* _Stored data_
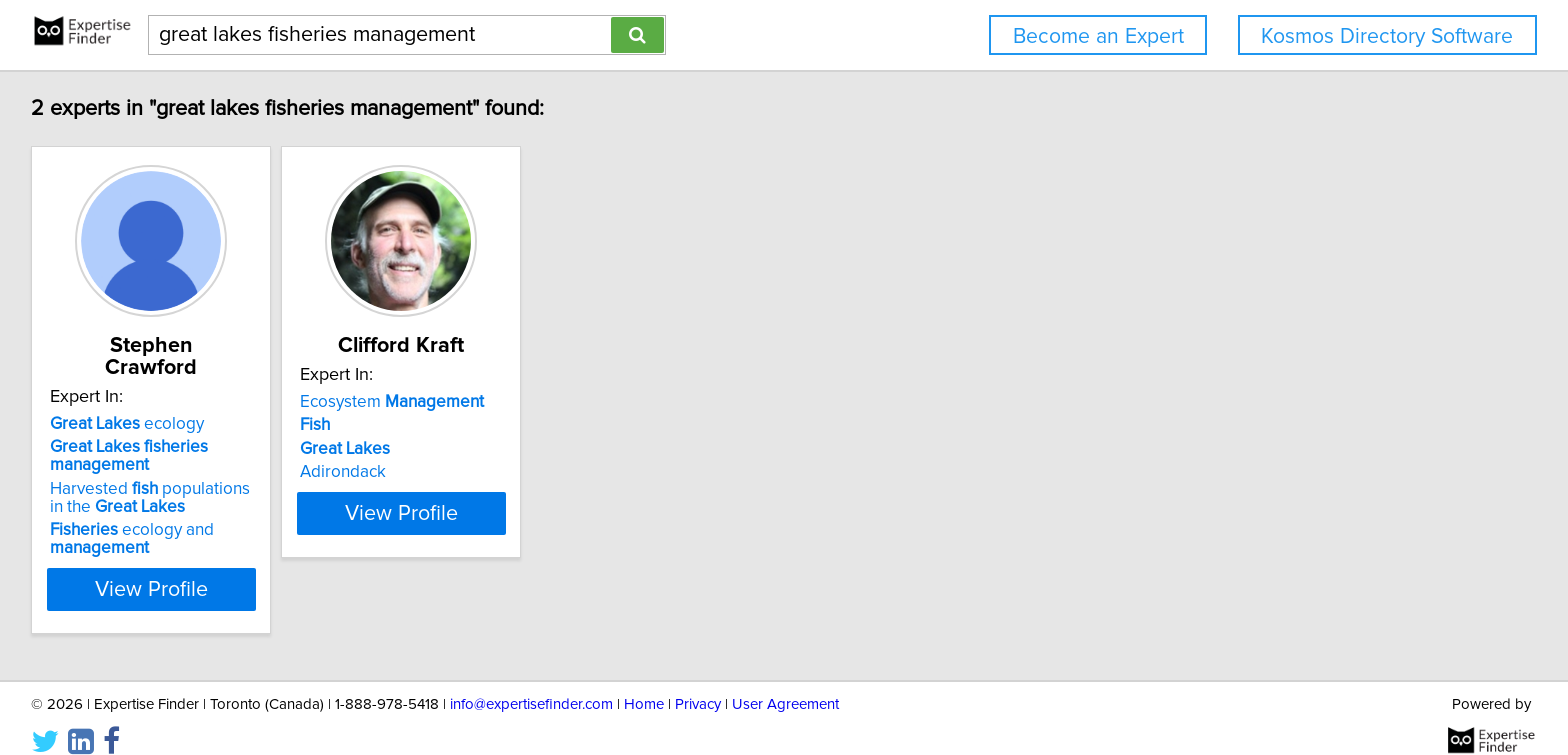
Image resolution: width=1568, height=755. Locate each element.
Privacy (698, 682)
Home (644, 682)
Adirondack (396, 472)
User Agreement (785, 682)
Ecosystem (445, 402)
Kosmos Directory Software (1387, 36)
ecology (130, 402)
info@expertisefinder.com (531, 682)
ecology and (135, 517)
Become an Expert (1098, 36)
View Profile (179, 567)
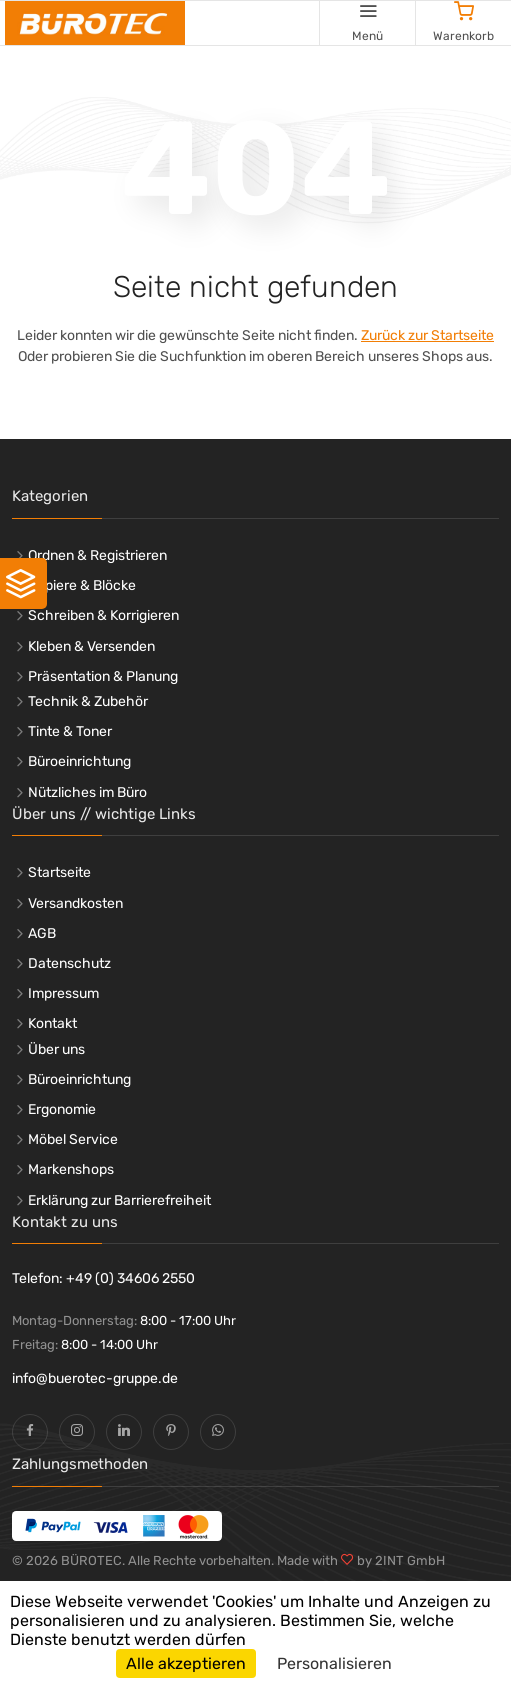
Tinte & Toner (70, 731)
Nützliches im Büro (87, 792)
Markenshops (71, 1169)
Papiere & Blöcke (82, 585)
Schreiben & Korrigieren (103, 615)
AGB (42, 933)
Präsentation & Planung (103, 676)
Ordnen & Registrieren (97, 555)
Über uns (56, 1049)
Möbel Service (73, 1139)
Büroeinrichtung (79, 761)
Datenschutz (69, 963)
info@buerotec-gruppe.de (95, 1378)
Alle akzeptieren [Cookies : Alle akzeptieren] (186, 1663)
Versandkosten (75, 903)
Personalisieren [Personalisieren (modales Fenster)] (334, 1663)
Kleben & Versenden (91, 646)
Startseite (59, 872)
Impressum (63, 993)
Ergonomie (62, 1109)
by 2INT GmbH (399, 1560)
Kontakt (52, 1023)
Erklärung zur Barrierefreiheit (119, 1200)
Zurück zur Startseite (427, 335)
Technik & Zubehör (88, 701)
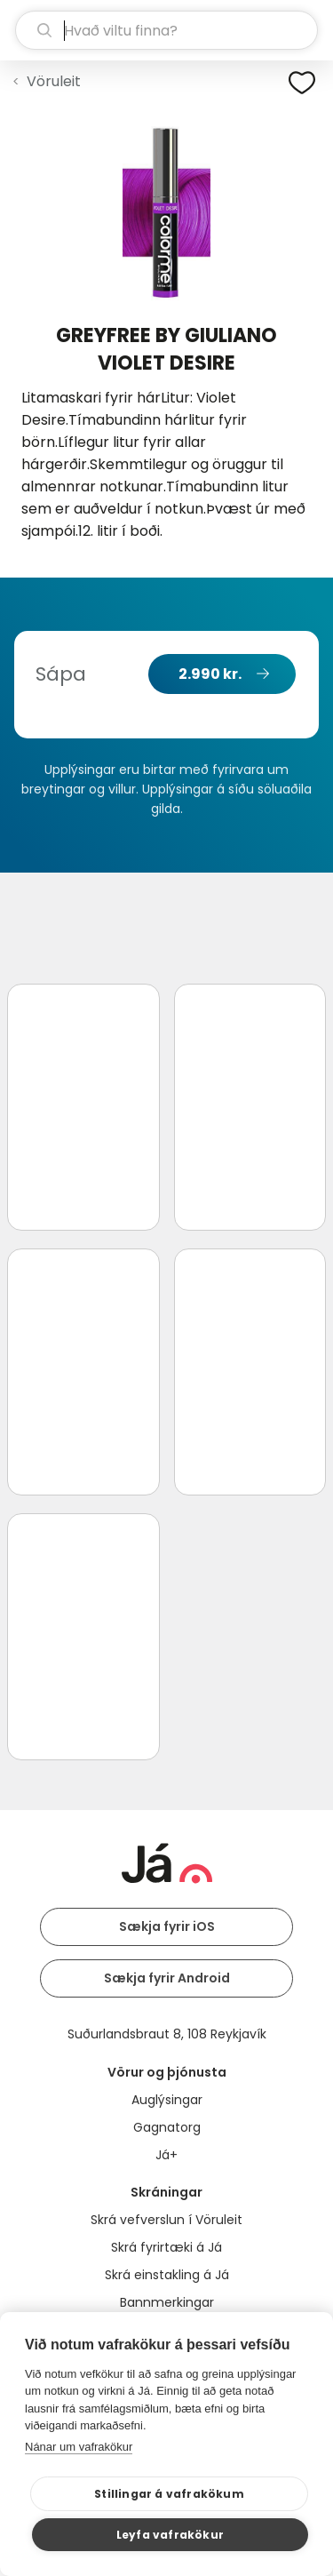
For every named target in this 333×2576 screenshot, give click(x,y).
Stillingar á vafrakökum (169, 2493)
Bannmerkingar (167, 2302)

* _The problem_
Find the lines in the records that contain the word "info", then copy every one of them.

* _Answer to the exercise_
info@expertisefinder.com (531, 682)
info@buerotec-gruppe.de (95, 1378)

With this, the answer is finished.